O’Brien was then invited to train in the US Rowing Training Center in September 2013 and made her first senior team three years later.
However, when she was cut from the Rio 2016 Olympics team, O’Brien contemplated leaving the sport.
“There was a period of time when I didn’t know if I wanted to keep rowing. So, I went and became a full-time assistant rowing coach at my alma mater,” said O’Brien, explaining how she was crushed to have come up short. “But, about halfway through my first year [in 2017], I thought I might want to try again, and started training.”
“That was influenced by my mom and, of course, my UVA boss Kevin Sauer — the same head coach who recruited and coached me for four years,” she continued. “When I took the job, he told me, ‘Listen, if in a year you decide you want to go back and train for Tokyo, that’s what I want for you.
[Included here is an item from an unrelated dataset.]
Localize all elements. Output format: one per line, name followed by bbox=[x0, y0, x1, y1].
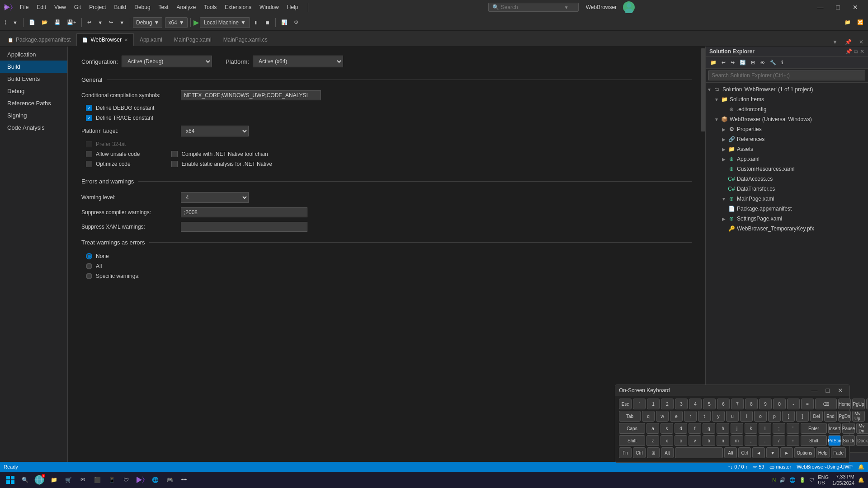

I don’t want you to be done because I think you’re just getting started.’ ”
Through hard work and determination, O’Brien was named to the senior national teams in 2017, 2018, and 2019. “It’s been eight years since I first started working at the training center,” the first-time Olympian said. “That’s half of my rowing career.”
“That’s kind of crazy to think about,” she added, “but that’s the kind of work it takes to get to this point.”
Faith, O’Brien says, has played a major role both on and off the water, during times of sadness and even joyous celebration. “For so many years, I was like, ‘Yeah, I got cut and am still training for the Olympics,’” she explained. “I’m sure people have thought I’m crazy, but I’ve always had faith that I was going to make it.”
“I thank God for blessing me with this ability to do what I get to do every day and to keep pushing even when times are hard,” O’Brien said after learning she earned a spot in the Women’s Eight team in early June. “Before every race, I pray and I’ll even pray in the warm-up on the water at the starting line.”
“I’ve been waiting a long time for this,” O’Brien said prior to her departure for Japan — her first competitive trip to Asia. “We’ve been putting in a lot of work and now we have to go and get the job done.”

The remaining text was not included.